First see the ads here and here. Well, I know what you are thinking: How difficult is it to do a suicide prevention ad? The answer: very. How come? Because to begin with, forgettable ads with corny scripting are a dime a dozen and they are as pinch-me-to-cry as anything. Embrace however (if I understand correctly these ads were in collaboration with Origin agency) managed to do the unthinkable: By resorting to real and tangible slices of life and relatable scenarios.

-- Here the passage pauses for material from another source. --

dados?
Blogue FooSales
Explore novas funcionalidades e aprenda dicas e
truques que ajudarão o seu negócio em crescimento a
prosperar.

There's Abou Karim who obviously longs for Oum Karim who seems to be dead - he is a taxi driver who looks at lovebirds and feels extremely sad. The casting is superb truth be told. There is another story about Feryal - a couturiere and what appears to be a single mother for a small girl, also overwhelmed by the million things she needs to do daily to make ends meet. Can one ever go wrong by getting the one and only Christine Choueiri to be Feryal? She plays the character with minimal acting which makes the whole thing much more believable. OK, to call a spade a spade, Abou Karim, at his age is a bit less credible that he would call the suicide prevention line (by that I mean the number could have been included differently in the ad), it seemed a small dissonance in an otherwise very believable two ads.
So there you go, ads can still be credible - and the topic, for a population carrying cumulative and generational traumas is only too serious and needed to be talked about.